Note that when you take the square root of this value, you get something called eta squared.
In one way analysis of variance (or simply, one-way ANOVA), is an important tool to use when you need to know if there was a significant difference between two or more groups. This test is used to determine whether there are differences in mean values among several groups.
In this case, there are three different groups being analyzed. The first group has a separate mean value from the second group, which has its own mean value that differs from the third group.
The third group’s mean value does not differ from either of the other two groups; it is only like one of them! For example, let’s say we were testing how much sugar each group liked and found that the first group likes 2 tablespoons of sugar per day while the second prefers 4 and the third loves 6.
This would show that there is no significant difference between the third group and the second because they have the same average amount of sugar they enjoy. However, the first group is quite a bit lower than both others – even though they like slightly more! That is what one way ANOVA can tell us about.
Interpretation of results
If the mean values for all three groups are the same, then there is not enough evidence to conclude that there is a statistical significance in their differences.
A popular way to test whether there is a difference between two groups is called a “post hoc” analysis. This is because it occurs after the fact, when we already know that one group was different from another!
So what are post hoc analyses? They are statistical tests that compare only two groups at a time. For example, if you read your book very quickly then this article will be more helpful for you than others. Therefore, let me do a post hoc analysis to determine which books take the most time to read.

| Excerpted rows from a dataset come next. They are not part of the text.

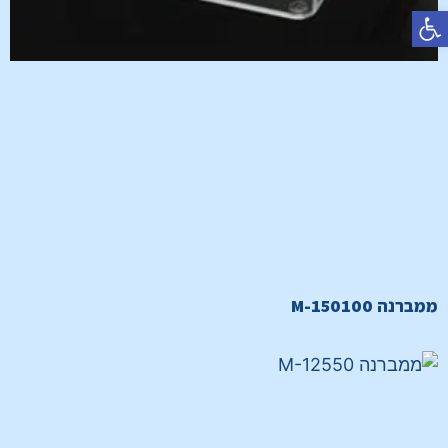
פתח סרגל נגישות
ממברנה M-150100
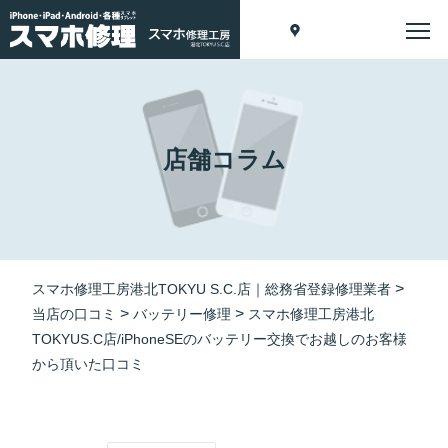
店舗コラム
>
スマホ修理工房港北TOKYU S.C.店｜総務省登録修理業者
>
>
当店の口コミ
バッテリー修理
スマホ修理工房港北
TOKYUS.C店/iPhoneSEのバッテリー交換でお越しのお客様
から頂いた口コミ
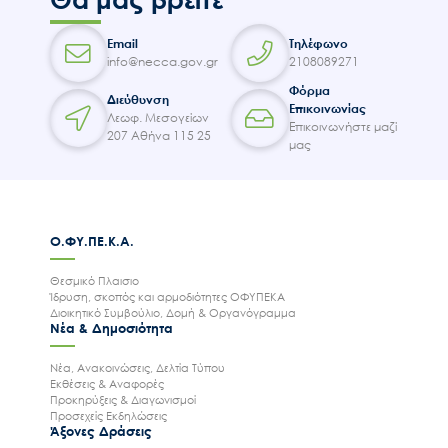
Email
Τηλέφωνο
info@necca.gov.gr
2108089271
Φόρμα
Διεύθυνση
Επικοινωνίας
Λεωφ. Μεσογείων
Επικοινωνήστε μαζί
207 Αθήνα 115 25
μας
Ο.ΦΥ.ΠΕ.Κ.Α.
Θεσμικό Πλαισιο
Ίδρυση, σκοπός και αρμοδιότητες ΟΦΥΠΕΚΑ
Διοικητικό Συμβούλιο, Δομή & Οργανόγραμμα
Νέα & Δημοσιότητα
Νέα, Ανακοινώσεις, Δελτία Τύπου
Εκθέσεις & Αναφορές
Προκηρύξεις & Διαγωνισμοί
Προσεχείς Εκδηλώσεις
Άξονες Δράσεις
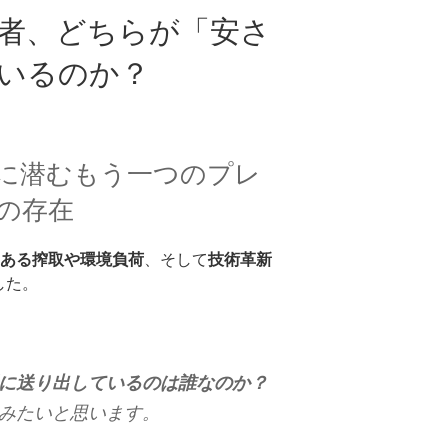
者、どちらが「安さ
いるのか？
」に潜むもう一つのプレ
の存在
ある搾取や環境負荷
、そして
技術革新
した。
に送り出しているのは誰なのか？
みたいと思います。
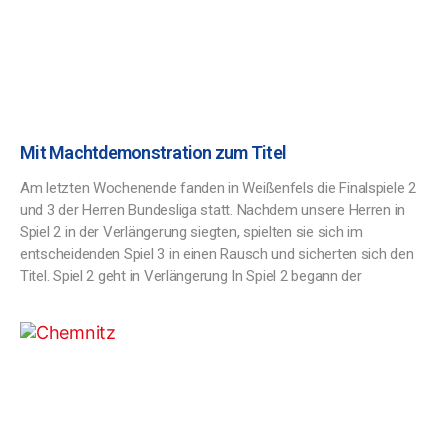
Mit Machtdemonstration zum Titel
Am letzten Wochenende fanden in Weißenfels die Finalspiele 2
und 3 der Herren Bundesliga statt. Nachdem unsere Herren in
Spiel 2 in der Verlängerung siegten, spielten sie sich im
entscheidenden Spiel 3 in einen Rausch und sicherten sich den
Titel. Spiel 2 geht in Verlängerung In Spiel 2 begann der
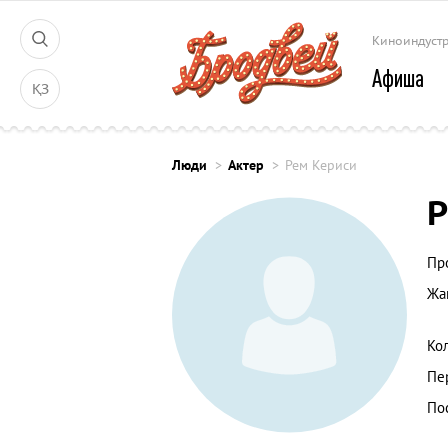
Киноиндуст
Афиша
ҚЗ
Люди
Актер
Рем Кериси
Р
Пр
Жа
Ко
Пе
По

Our statistician would perform these tests by comparing the average reading times of Book 1 with the average reading time of Book 2, and then comparing the average reading time of Book 2 with the average reading time of Book 3. And so on and so forth until all four books have been analyzed.
This is an important concept in statistics. Because how well each individual test predicts the outcome depends on whether there has been enough variability within the groups being compared. If there hasn’t, then the prediction can’t work.